Now let’s imagine that the class is being taught by an instructor that drones on and on in a monotone voice.  Imagine that the slides are a series of math equations, again and again.  In this scenario, which student is asking the instructor how to land such a teaching position?  I wager that no one is, in fact, the students probably want the class to end as fast as possible so that they can get the heck out of there.

I recall a comment from John Dahl (Director of Education at THX at the time) after the first couple of THX classes were taught back at the beginning of 2008 in Los Angeles and San Francisco.  He was evaluating us as instructors to see if we were up to the task of representing them in the field.  His comments to the other instructor were “MORE PASSION.”  It was nice to win their confidence because the training program was then left completely in our hands to modify them as we wished.  So from early 2008 to the last set of slides that were made for the program in 2013, about 20% of the material remained unchanged.

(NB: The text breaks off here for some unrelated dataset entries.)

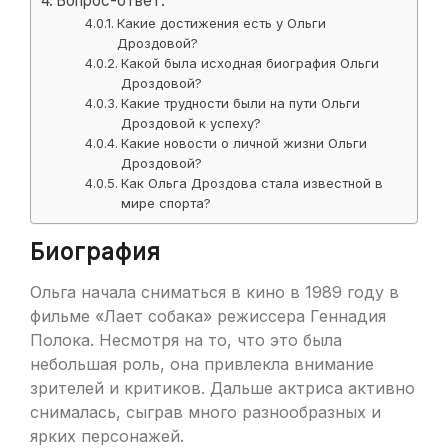
Вопрос-ответ:
Какие достижения есть у Ольги
Дроздовой?
Какой была исходная биография Ольги
Дроздовой?
Какие трудности были на пути Ольги
Дроздовой к успеху?
Какие новости о личной жизни Ольги
Дроздовой?
Как Ольга Дроздова стала известной в
мире спорта?
Биография
Ольга начала сниматься в кино в 1989 году в
фильме «Лает собака» режиссера Геннадия
Полока. Несмотря на то, что это была
небольшая роль, она привлекла внимание
зрителей и критиков. Дальше актриса активно
снималась, сыграв много разнообразных и
ярких персонажей.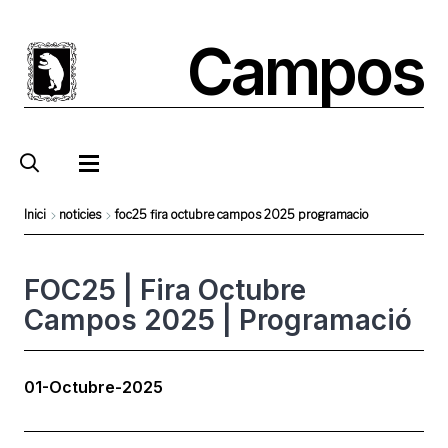
Vés
al
Campos
contingut
Inici
noticies
foc25 fira octubre campos 2025 programacio
Fil
d'Ariadna
FOC25 | Fira Octubre
Campos 2025 | Programació
01-Octubre-2025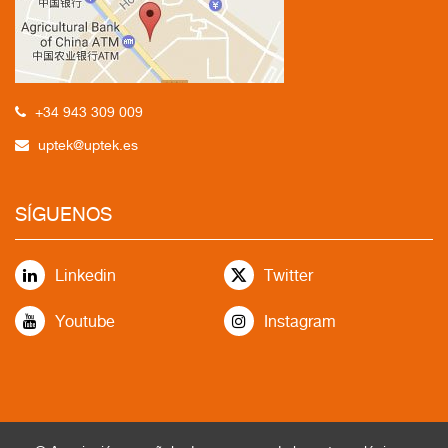
+34 943 309 009
uptek@uptek.es
SÍGUENOS
Linkedin
Twitter
Youtube
Instagram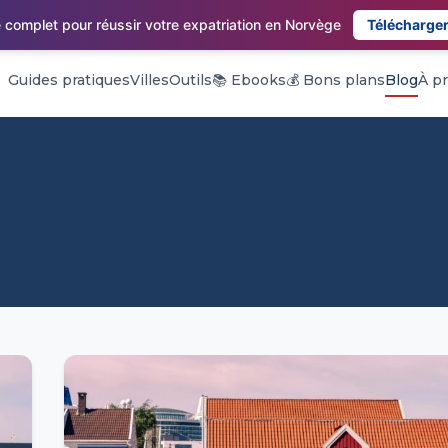
 complet pour réussir votre expatriation en Norvège
Télécharger
Guides pratiques
Villes
Outils
📚 Ebooks
💰 Bons plans
Blog
À p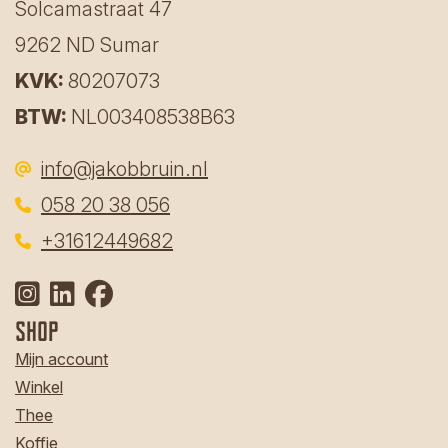
Solcamastraat 47
9262 ND Sumar
KVK:
80207073
BTW:
NL003408538B63
info@jakobbruin.nl
058 20 38 056
‎
+31612449682
Shop
Mijn account
Winkel
Thee
Koffie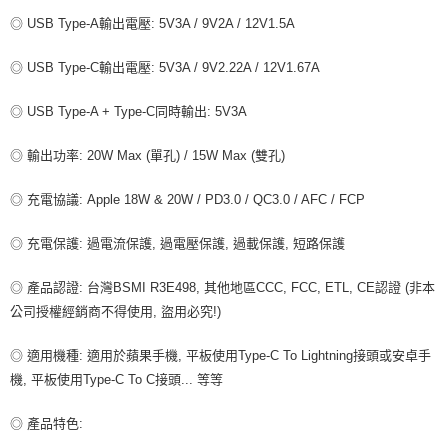
◎ USB Type-A輸出電壓: 5V3A / 9V2A / 12V1.5A
◎ USB Type-C輸出電壓: 5V3A / 9V2.22A / 12V1.67A
◎ USB Type-A + Type-C同時輸出: 5V3A
◎ 輸出功率: 20W Max (單孔) / 15W Max (雙孔)
◎ 充電協議: Apple 18W & 20W / PD3.0 / QC3.0 / AFC / FCP
◎ 充電保護: 過電流保護, 過電壓保護, 過載保護, 短路保護
◎ 產品認證: 台灣BSMI R3E498, 其他地區CCC, FCC, ETL, CE認證 (非本
公司授權經銷商不得使用, 盜用必究!)
◎ 適用機種: 適用於蘋果手機, 平板使用Type-C To Lightning接頭或安卓手
機, 平板使用Type-C To C接頭... 等等
◎ 產品特色:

  • Writing ability – Slides don’t create themselves so someone has to do it.  And if you don’t have good writing skills the slides do not turn out to be very useful at all.  Slides have to be a good resource for the students to both remind them of what was taught in class as well as expand on topics briefly touched on in class.  There is always more to talk about than could possibly fit into any reasonable class structure.
  • Logistic skills – From location scouting to equipment set up to food runs and heavy lifting.  This is called the “shit” work that everyone wishes they didn’t have to do.  Unlike a rock concert, the guys that teach the class are also the guys that do everything else to make the class happen.  If you don’t like to do this, then training is not for you.  Also consider that mishaps happen in the set up process and the heavy lifting parts.  Sometimes you throw your back out and that can put you out of commission for a while and sometimes you cut your leg or arm and bleed all over the place as a result.
  • Videography skills – And if you decide to create a number of training videos to benefit people, you will need to understand staging and lighting as well as how to talk to a camera as opposed to a live audience.  You will also have to modify your speech patterns since training programs are not the same as casual conversations that you have with friends.  They are also not the same as standing in front of a class teaching people live.
  • Video Editing Skills – Once you shoot all this raw footage, what next?  Now you need video editing skills to package the education into a usable package.
  • Network of friends with other skills you don’t have – Since one person usually can’t do it all, it is a great idea to surround yourself with people that you know and trust that do have these skills.
  • Passion – Can you do this stuff without the passion?  You certainly can, but it makes it far more difficult for the students that you are teaching.  And if the passion is lacking, then everyone pretty much knows that you are doing this only for the money and certainly not the welfare of the students.  The people you teach are ultimately representing you out there as well.  It is in your long term interest to teach them right and to try to help them along the way too.  Now if you are truly in this without the passion, but for the money, you have no vested interest in the success or failure of those that you teach.  A litmus test from the THX video class itself asks if you would present your client with helpful information from a third party even if that information did not financially benefit you? If you would not, then you are not in this for the benefit of the students.

 

Not quite dumb luck after all.  If you figure that 8,000 people have gone through the ISF (7,700+) and THX classes (<300) since 1994, about 10% of this number is still active.  That makes the number 800 now.  Most of these people do not calibrate full time, in fact, most offer the service as one of many services through their installation and integration companies.  One would be hard pressed to identify even 100 of these people able to do this on a full time basis.  Maybe not even 50.  ( FYI 50/8000 = 0.63% )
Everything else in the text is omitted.